It's fun to read about other people's struggles with a second language. Fun, and somehow comforting. I just read Monsieur Mediocre, by John von Sothen, an American married to a French woman, living in Paris with their two French children. Though he continues to study French, lives with three native speakers, and speaks French most of the time, he will never really get it.
One of his problems is, as he says, "I'm not afraid. I'm not one of those Americans embarrassed to talk because they think their French isn't up to snuff. . . . I'm like the bad golfer swinging away, oblivious that his balls are slicing and braining people on the course."
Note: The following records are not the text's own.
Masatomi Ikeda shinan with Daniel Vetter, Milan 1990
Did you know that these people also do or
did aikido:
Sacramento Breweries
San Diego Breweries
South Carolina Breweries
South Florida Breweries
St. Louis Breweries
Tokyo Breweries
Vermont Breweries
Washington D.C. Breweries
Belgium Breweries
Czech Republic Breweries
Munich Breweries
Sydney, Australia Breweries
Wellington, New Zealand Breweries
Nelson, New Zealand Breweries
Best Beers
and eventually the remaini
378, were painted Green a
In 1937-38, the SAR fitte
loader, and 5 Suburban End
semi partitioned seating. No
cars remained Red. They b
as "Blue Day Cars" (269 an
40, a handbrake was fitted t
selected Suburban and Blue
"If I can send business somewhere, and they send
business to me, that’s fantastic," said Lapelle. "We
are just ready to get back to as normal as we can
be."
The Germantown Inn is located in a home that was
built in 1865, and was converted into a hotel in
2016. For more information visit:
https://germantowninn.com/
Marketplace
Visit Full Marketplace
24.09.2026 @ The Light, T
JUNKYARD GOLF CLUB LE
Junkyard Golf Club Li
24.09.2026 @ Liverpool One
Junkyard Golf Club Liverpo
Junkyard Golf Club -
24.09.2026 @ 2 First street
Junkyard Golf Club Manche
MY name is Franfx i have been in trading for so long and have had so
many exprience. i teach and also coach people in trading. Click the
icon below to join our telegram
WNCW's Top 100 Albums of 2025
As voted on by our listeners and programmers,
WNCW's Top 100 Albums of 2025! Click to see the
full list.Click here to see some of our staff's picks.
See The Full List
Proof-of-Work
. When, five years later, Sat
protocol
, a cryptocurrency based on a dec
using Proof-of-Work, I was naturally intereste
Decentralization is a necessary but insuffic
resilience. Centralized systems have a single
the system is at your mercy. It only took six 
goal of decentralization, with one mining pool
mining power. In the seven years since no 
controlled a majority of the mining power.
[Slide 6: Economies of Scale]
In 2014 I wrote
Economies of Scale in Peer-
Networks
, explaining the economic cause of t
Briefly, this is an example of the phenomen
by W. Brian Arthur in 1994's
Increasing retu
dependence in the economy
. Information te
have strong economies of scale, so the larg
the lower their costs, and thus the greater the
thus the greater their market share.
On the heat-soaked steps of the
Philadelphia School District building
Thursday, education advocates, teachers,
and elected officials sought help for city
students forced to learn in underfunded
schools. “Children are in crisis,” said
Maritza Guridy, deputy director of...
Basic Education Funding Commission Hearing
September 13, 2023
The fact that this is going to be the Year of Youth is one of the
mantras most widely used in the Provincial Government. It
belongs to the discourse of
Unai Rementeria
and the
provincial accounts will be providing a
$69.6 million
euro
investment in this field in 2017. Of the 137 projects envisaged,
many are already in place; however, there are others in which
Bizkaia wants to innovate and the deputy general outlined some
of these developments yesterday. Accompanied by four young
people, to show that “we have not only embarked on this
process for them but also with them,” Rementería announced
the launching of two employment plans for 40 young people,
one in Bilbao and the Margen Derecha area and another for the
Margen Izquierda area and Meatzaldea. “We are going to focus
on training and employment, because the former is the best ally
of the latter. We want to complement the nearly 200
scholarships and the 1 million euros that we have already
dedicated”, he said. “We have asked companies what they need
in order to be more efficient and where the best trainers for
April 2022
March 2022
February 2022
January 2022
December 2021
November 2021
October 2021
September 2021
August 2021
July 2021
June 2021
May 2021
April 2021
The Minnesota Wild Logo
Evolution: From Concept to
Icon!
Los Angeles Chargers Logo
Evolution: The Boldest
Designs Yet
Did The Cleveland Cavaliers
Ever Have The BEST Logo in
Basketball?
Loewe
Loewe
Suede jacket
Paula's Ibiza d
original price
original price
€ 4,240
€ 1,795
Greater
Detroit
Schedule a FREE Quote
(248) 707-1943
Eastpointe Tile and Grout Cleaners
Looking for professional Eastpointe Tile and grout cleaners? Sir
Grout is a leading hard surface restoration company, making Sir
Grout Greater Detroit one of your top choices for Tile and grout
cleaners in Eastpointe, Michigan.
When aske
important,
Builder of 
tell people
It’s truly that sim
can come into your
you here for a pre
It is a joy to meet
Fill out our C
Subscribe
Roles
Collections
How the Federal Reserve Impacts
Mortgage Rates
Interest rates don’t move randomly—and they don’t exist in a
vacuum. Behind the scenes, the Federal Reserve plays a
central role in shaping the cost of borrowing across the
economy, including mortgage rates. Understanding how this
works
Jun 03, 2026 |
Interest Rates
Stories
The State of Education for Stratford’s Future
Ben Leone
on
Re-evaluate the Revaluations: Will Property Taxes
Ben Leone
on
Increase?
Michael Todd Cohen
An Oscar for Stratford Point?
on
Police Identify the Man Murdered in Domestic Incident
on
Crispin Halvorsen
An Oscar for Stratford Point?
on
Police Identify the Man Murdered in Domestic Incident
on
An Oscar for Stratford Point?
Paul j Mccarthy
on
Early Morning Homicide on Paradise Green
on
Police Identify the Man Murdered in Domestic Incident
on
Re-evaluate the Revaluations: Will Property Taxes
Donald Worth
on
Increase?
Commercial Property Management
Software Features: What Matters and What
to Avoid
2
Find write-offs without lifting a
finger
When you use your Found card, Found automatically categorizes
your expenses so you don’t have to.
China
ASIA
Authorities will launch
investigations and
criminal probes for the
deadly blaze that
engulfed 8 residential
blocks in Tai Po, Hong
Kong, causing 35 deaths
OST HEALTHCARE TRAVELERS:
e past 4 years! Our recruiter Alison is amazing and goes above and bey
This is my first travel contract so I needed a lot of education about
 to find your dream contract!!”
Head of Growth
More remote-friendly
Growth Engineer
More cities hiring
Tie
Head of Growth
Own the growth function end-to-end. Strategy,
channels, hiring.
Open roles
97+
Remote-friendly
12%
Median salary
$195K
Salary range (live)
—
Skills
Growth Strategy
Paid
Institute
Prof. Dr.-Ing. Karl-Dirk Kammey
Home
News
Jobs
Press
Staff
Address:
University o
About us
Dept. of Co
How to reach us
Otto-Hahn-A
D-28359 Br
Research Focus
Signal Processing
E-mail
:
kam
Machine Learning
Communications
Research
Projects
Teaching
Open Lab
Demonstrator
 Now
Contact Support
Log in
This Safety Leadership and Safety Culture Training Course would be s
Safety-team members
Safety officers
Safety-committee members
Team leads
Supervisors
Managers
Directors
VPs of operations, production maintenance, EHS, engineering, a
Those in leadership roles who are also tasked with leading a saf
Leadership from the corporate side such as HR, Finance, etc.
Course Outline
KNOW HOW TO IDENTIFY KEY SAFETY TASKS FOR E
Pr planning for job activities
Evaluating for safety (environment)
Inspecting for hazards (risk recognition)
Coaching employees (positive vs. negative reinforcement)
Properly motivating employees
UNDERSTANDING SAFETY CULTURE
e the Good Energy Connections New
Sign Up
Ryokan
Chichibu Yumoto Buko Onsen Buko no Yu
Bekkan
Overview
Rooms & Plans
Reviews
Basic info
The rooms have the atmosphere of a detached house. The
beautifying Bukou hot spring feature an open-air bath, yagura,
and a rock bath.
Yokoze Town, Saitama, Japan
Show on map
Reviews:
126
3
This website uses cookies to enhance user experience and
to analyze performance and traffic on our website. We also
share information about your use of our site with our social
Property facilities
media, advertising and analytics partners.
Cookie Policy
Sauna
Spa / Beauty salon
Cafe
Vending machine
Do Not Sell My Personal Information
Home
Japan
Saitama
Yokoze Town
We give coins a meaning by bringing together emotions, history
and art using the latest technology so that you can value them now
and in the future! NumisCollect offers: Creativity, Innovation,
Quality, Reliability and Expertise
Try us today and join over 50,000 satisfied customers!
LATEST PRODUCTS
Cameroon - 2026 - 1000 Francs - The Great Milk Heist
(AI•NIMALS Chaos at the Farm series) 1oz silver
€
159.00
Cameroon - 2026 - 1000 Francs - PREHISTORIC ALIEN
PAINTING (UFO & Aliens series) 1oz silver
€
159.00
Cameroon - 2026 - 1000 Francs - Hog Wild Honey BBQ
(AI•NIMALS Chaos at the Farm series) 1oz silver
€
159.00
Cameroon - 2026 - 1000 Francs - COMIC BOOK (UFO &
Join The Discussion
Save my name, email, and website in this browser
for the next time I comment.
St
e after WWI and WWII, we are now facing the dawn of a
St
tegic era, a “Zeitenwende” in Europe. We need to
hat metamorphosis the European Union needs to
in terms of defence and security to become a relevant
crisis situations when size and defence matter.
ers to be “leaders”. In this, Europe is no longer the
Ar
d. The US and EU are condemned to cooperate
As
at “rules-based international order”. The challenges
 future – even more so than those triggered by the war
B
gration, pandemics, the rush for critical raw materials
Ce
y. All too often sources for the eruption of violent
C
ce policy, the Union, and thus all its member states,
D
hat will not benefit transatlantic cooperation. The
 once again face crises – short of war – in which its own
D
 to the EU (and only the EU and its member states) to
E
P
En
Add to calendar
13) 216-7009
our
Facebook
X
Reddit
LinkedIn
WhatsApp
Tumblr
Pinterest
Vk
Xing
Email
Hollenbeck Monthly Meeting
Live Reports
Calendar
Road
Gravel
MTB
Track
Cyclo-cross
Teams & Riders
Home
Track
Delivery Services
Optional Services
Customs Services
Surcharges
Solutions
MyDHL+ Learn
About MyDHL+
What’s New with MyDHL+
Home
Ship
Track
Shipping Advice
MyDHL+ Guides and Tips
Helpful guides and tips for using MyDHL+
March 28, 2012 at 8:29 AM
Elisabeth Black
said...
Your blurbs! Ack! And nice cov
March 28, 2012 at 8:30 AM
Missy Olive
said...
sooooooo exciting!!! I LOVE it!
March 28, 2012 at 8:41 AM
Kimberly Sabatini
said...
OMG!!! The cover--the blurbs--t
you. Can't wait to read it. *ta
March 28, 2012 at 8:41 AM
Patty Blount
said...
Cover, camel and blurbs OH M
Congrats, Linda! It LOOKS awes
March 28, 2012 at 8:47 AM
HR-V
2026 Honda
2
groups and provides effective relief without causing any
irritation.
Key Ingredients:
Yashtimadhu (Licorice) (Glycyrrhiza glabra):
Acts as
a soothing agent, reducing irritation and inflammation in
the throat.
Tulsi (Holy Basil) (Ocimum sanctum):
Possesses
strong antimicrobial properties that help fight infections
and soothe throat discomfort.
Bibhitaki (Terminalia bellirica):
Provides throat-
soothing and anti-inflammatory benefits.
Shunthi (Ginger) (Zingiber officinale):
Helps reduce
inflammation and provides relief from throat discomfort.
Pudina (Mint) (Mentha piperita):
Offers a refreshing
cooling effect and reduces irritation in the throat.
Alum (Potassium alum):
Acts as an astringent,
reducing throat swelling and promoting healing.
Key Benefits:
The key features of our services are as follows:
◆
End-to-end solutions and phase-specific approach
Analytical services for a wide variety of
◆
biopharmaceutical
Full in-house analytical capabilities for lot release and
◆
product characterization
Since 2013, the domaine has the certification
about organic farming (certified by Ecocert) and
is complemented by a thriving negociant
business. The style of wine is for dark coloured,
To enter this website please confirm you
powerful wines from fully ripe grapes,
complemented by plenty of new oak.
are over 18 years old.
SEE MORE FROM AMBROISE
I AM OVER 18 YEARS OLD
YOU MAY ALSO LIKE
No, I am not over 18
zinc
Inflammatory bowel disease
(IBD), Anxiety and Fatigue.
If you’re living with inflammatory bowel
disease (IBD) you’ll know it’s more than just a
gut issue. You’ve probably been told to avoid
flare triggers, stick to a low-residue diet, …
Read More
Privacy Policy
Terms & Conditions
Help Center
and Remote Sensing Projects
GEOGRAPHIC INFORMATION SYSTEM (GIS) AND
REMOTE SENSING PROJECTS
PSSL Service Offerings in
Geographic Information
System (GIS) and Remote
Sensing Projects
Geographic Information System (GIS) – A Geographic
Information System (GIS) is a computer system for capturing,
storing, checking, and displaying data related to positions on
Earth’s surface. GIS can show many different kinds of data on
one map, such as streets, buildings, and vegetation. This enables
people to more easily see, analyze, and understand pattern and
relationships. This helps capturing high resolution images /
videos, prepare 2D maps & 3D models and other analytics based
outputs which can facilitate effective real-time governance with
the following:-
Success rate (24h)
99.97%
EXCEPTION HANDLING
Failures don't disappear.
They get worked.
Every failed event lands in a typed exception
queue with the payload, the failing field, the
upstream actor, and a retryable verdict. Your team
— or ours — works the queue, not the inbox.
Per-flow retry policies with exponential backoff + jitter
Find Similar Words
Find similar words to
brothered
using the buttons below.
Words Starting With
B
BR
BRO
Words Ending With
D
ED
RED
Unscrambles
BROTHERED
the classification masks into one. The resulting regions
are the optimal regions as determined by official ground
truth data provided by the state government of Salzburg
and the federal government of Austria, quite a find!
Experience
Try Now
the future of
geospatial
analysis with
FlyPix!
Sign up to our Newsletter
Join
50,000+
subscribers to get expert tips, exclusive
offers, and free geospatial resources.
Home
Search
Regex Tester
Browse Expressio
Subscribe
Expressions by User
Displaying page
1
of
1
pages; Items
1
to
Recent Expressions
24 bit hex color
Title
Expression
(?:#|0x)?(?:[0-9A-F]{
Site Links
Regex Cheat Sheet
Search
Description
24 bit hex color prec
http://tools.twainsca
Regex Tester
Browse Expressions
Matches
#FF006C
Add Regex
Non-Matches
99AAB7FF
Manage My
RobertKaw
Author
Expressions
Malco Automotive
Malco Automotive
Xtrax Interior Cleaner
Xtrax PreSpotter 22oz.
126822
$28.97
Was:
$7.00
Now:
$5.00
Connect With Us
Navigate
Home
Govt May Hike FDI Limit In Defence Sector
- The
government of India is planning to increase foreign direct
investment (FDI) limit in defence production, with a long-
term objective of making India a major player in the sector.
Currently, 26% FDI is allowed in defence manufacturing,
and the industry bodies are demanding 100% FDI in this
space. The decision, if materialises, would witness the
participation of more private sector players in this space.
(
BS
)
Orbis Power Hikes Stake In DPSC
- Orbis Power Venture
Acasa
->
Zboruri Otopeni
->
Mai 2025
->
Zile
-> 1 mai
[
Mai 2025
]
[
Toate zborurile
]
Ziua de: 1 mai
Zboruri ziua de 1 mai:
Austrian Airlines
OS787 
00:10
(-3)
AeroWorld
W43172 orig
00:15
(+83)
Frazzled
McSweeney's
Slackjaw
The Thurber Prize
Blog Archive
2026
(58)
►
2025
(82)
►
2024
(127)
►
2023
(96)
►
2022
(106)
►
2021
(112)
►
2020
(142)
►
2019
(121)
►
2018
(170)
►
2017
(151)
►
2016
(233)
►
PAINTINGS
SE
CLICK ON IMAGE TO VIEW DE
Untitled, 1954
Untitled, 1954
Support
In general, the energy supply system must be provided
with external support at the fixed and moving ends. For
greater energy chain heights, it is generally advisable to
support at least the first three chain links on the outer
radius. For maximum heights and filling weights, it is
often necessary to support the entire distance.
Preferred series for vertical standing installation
Too, he's lazy about verb conjugation and will use the present tense, adding the phrase that means "in the past," while waving his arm to signal time past. Worst of all, he confesses, "I never wanted to admit I didn't understand. I never asked people to repeat themselves or to just slow down." Instead, he developed a repertoire of facial expressions and meaningless phrases to get him through a conversation. He will press "2" for English when he calls a business.
Laughing at von Sothen's struggles, I recognized that it's all true of me and my Spanish. I love the language and will charge fearlessly ahead with speaking it. Instead of actually improving my knowledge, I use various strategies for participating in conversations and for avoiding tricky grammar traps. I'm proud of my communication ability, but, for important matters, I'll switch to English.
Of course, I will never really get it, but I have fun with my bad Spanish.